The gangs make millions by exploiting the landfill tax, which is £126 a tonne. Criminals can make £2,500 for each articulated lorryload of waste they dump by pocketing the landfill tax and diverting the waste to an illegal dump.

Russell said making the agency pay the tax showed a complete lack of joined-up government, which was letting criminals get away with their offences while ordinary people suffered.

“We have got a broken system and stuff is swept under the carpet and there is no accountability,” he said. He wants full transparency from the agency on the scale of organised criminals illegally dumping thousands of tonnes of waste.

“We cannot effectively fight that which we do not know. More than numbers, we require location, sizes, types of waste and what action is being taken to clear up these tremendous, huge waste piles,” Russell said.

An EA spokesperson said a criminal investigation was ongoing in Wigan and it was treating the dumping as a critical incident.

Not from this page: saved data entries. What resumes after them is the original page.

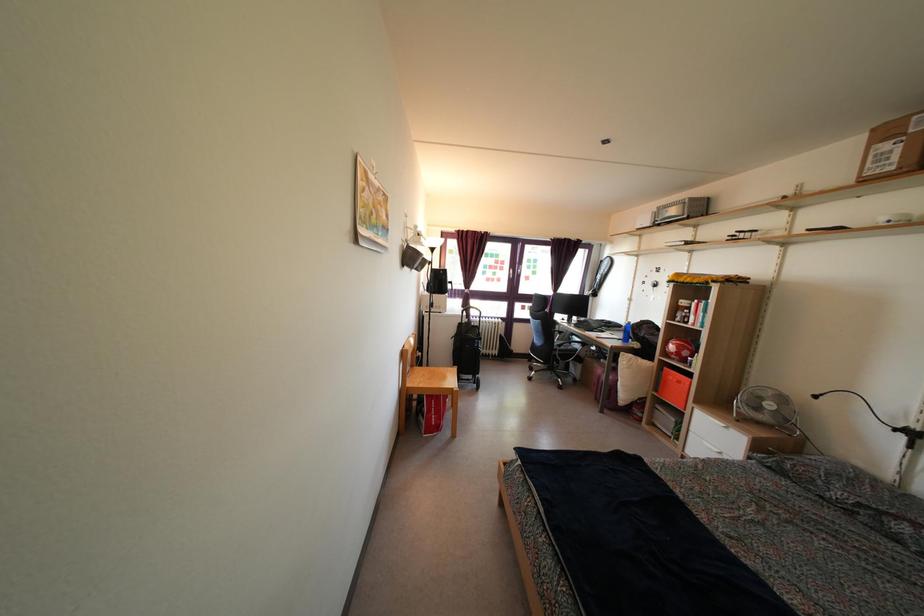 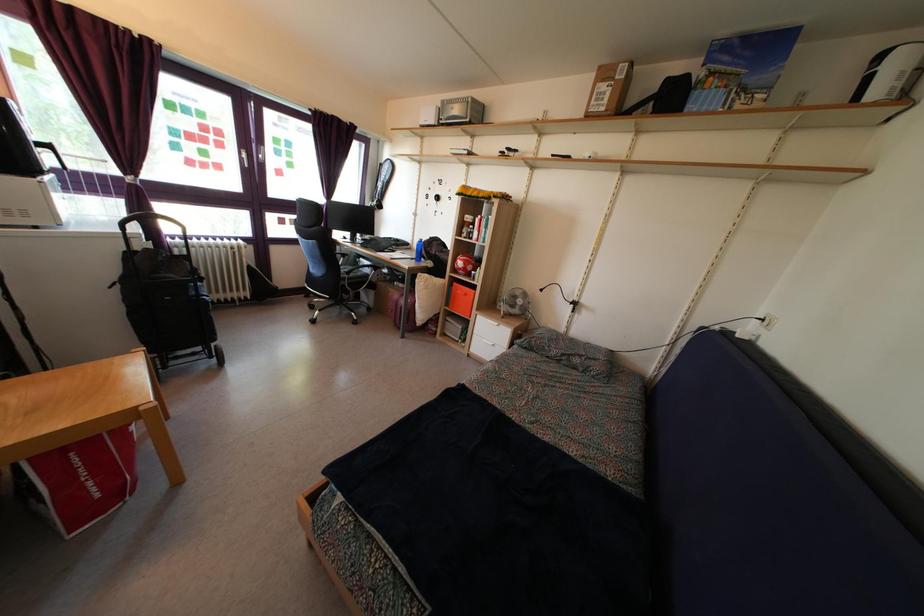 Where in the second image is the point corresponding to pixel 675 357 from the first image?

(463, 272) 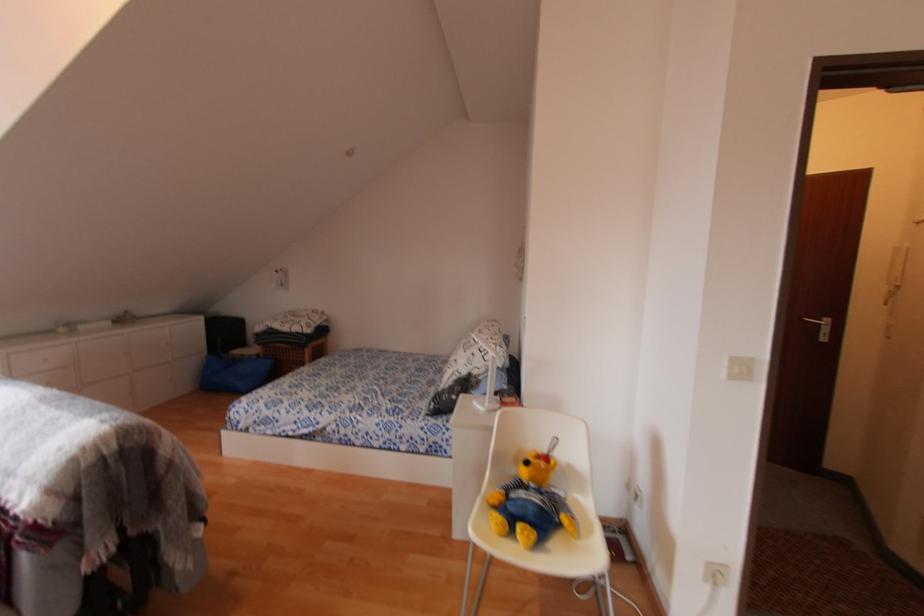 What do you see at coordinates (818, 320) in the screenshot? I see `a silver door handle` at bounding box center [818, 320]. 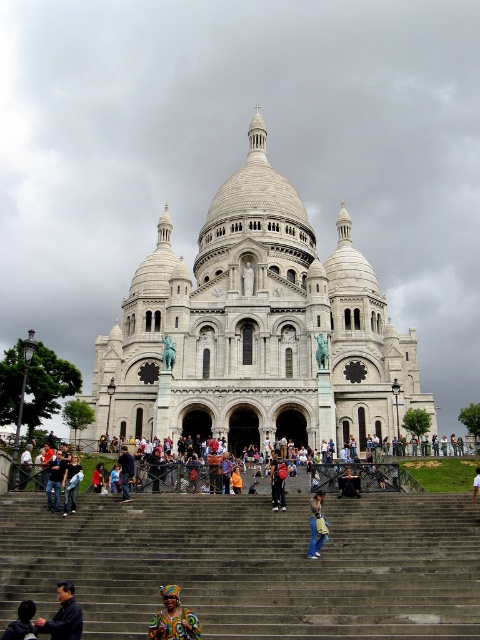 Question: Which point is farther to the camera?

Choices:
 (A) (50, 577)
 (B) (12, 637)
 (C) (122, 486)

Answer: (C)

Question: Which point is farther from the camera taking this photo?

Choices:
 (A) (72, 636)
 (B) (165, 616)
 (C) (232, 566)
 (D) (310, 541)

Answer: (D)

Question: Is printed fabric headscarf at center below light brown leather jacket at center?

Choices:
 (A) yes
 (B) no

Answer: (A)

Question: Is dark blue shirt at lower left above multicolored fabric bag at center?

Choices:
 (A) yes
 (B) no

Answer: (B)

Question: Considering the relative positions of white stone church at center and dark blue shirt at lower left in the image provided, where is white stone church at center located with respect to dark blue shirt at lower left?

Choices:
 (A) below
 (B) above

Answer: (B)

Question: Which object appears closest to the camera in this image?

Choices:
 (A) denim jacket at lower center
 (B) light brown leather jacket at center
 (C) multicolored fabric bag at center

Answer: (A) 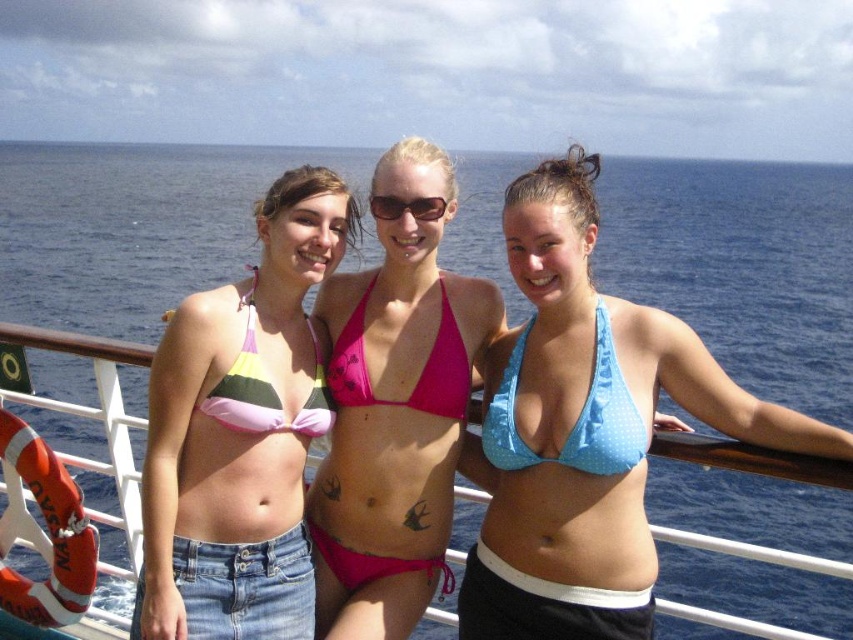 Question: Can you confirm if blue polka dot bikini top at center is positioned to the left of blue polka dot bikini at center?

Choices:
 (A) yes
 (B) no

Answer: (B)

Question: Based on their relative distances, which object is farther from the blue polka dot bikini top at center?

Choices:
 (A) metallic silver boat at center
 (B) shiny plastic sunglasses at center

Answer: (A)

Question: Which point appears closest to the camera in this image?

Choices:
 (A) (799, 442)
 (B) (422, 209)
 (C) (222, 378)

Answer: (A)

Question: Is pink fabric bikini at center to the right of blue polka dot bikini at center from the viewer's perspective?

Choices:
 (A) yes
 (B) no

Answer: (B)

Question: Which point appears farthest from the camera in this image?

Choices:
 (A) (416, 202)
 (B) (711, 621)
 (C) (149, 586)

Answer: (A)

Question: Observing the image, what is the correct spatial positioning of blue polka dot bikini at center in reference to striped fabric bikini top at center?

“[We are] using all the powers and the enforcement tools available to us to bring the perpetrators to justice and make them pay for this offence,” they said. “Our skilled officers are on site frequently and at the forefront or our minds is the impact this illegal waste is having on the local community.”

Wigan council said it was part of a multiagency partnership including the EA and Greater Manchester police to prevent any further criminal activity on site and to minimise the risks and the impact on neighbouring residents.

The council said: “We understand the impact this site is having on the local community and want the site cleared as a matter of urgency. Unfortunately, the legal and financial landscape for clearing illegal waste sites is complex.”